AG Sessions Gets Rid Of Obama Administration Regulation Regarding Prosecution of Federal Marijuana Laws. On Tuesday, Attorney General Jeff Sessions issued a policy that directs local U.S. Attorneys to prosecute federal criminal offenses for cannabis law offenses, even in States where recreational and medicinal cannabis usage has been authorized by the voters. The new policy directive is problematic for a variety of factors, and ought to create worry for individuals who utilize medical cannabis in Michigan, or to individuals who dispense it.
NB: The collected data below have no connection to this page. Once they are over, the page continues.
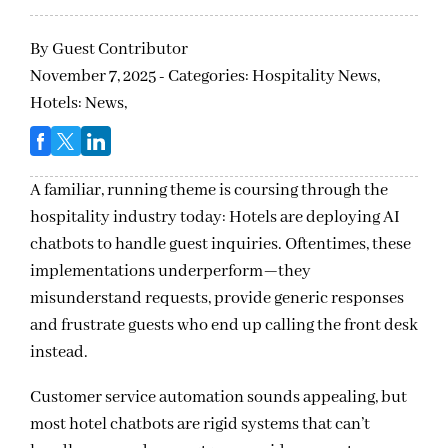
By
Guest Contributor
November 7, 2025 - Categories:
Hospitality News,
Hotels: News,
A familiar, running theme is coursing through the
hospitality industry today: Hotels are deploying AI
chatbots to handle guest inquiries. Oftentimes, these
implementations underperform—they
misunderstand requests, provide generic responses
and frustrate guests who end up calling the front desk
instead.
Customer service automation sounds appealing, but
most hotel chatbots are rigid systems that can’t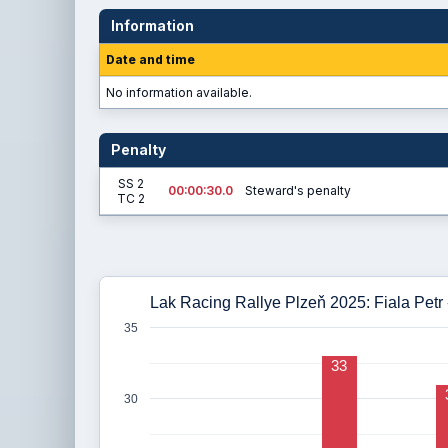
Information
Date and time
No information available.
Penalty
SS 2
00:00:30.0
Steward's penalty
TC 2
Lak Racing Rallye Plzeň 2025: Fiala Petr -
35
33
30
Criminal Law Consequences. The policy revision might pose severe obstacles to the Cannabis industry, which has been gradually progressing over the past 10 years. Until the policy revision on Tuesday, an increasing number of States defied Federal regulations and prohibitions on cannabis usage for any reason, and have passed medical cannabis regulations, as we have here in Michigan, or they have granted recreational use of marijuana, as Colorado and California have done, as examples. Nevertheless, even though the law in Michigan permits the usage of Medical Cannabis, those persons who are presently allowed to possess, transport and usage cannabis lawfully under State law, are specifically breaking federal law, and those individuals could be prosecuted in Federal Court for their narcotics offenses.
Previously, the Obama Administration had presented a policy statement that, in States that had passed cannabis use laws, the Federal Government would look the other way, except if they found marijuana being sold on school grounds or in violation of other public policy regulations. The policy enabled the development of legalized usage of marijuana, both medical cannabis and recreational usage of marijuana, including here in Michigan. Now, there are major fears that the development movement in other States will stop as a result of a worry that there may be a Federal crackdown on the cannabis industry. Dued to the fact that there are central registries in States that have medical marijuana, and that in States that have permitted recreational use, corporate documents denoting businesses that are engaged in the marijuana industry, there are, rightfully many people who are scared of arrest and, worst of all, Federal forfeiture of money and their crops.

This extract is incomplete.